Perspectivas e cenários futuros apontados na transcrição

A transcrição não oferece previsões específicas sobre efeitos esportivos ou financeiros quantificáveis; aponta, porém, reflexões institucionais e jornalísticas. O primeiro cenário possível é o de uma reaproximação pautada em critérios mais técnicos de governança na Libra, motivada pela reorganização política mencionada. Outro desdobramento plausível, sugerido implicitamente, é que a falta de autocrítica pública por parte da imprensa pode levar a déficits de confiança nas análises esportivas, ampliando a polarização e incentivando narrativas construídas para engajamento em vez de para compreensão técnica.

Para o Flamengo, o cenário imediato envolve manter a defesa técnica das suas alegações (que foram, em parte, acolhidas) e capitalizar — institucionalmente, não apenas narrativamente — sobre o reconhecimento judicial e o acordo, enquanto lida com o desafio de reparar eventuais danos de imagem decorrentes da cobertura inicial.

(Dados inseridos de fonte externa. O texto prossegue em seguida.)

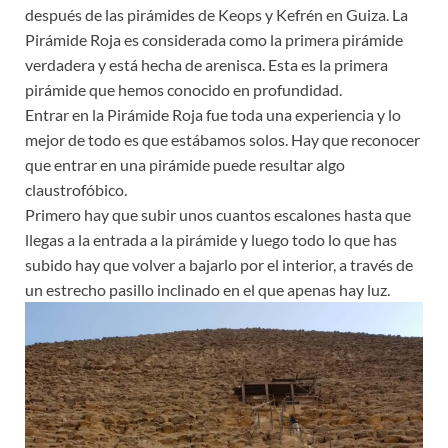
después de las pirámides de Keops y Kefrén en Guiza. La
Pirámide Roja es considerada como la primera pirámide
verdadera y
está hecha de arenisca. Esta es la primera
pirámide que hemos conocido en profundidad.
Entrar en la Pirámide Roja fue toda una experiencia y lo
mejor de todo es que estábamos solos. Hay que reconocer
que entrar en una pirámide puede resultar algo
claustrofóbico.
Primero hay que subir unos cuantos escalones hasta que
llegas a la entrada a la pirámide y luego todo lo que has
subido hay que volver a bajarlo por el interior, a través de
un estrecho pasillo inclinado en el que apenas hay luz.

Conclusão editorial: balanço crítico e lições para o jornalismo esportivo

O caso Flamengo x Libra, conforme documentado pela transcrição, funciona como um espelho para o jornalismo esportivo contemporâneo. O núcleo do problema não é necessariamente o erro pontual — erros acontecem —, mas a transformação de convicções editoriais em cobertura incontestável, a priorização de arquétipos morais sobre análise técnica e a ausência de correções proporcionais quando os fatos mudam. As atitudes de Milly Lacombe e Alícia Klein, tal como descritas, ilustram um padrão de atuação que mistura narrativa, político-ideologia e julgamento moral precoce, sem o devido retorno crítico diante de reveses factuais.

Para o Rubro-Negro, os desdobramentos jurídicos e o acordo com a Libra representaram uma validação parcial de posições técnicas que haviam sido relegadas na cobertura pública a favor de interpretações políticas. Resta ao clube — e ao próprio ambiente jornalístico — conviver com as consequências de uma disputa onde a técnica jurídica ganhou, em instâncias decisórias, espaço sobre a retórica. O episódio deixa, por fim, uma pergunta inquietante levantada explicitamente na transcrição: se tantos prognósticos e leituras foram desmontados pelos fatos, por que quase ninguém reviu publicamente o que havia sido dito? A resposta, em grande medida, delimita não só o futuro das relações entre imprensa e clubes, mas a qualidade do debate público sobre governança do futebol no Brasil.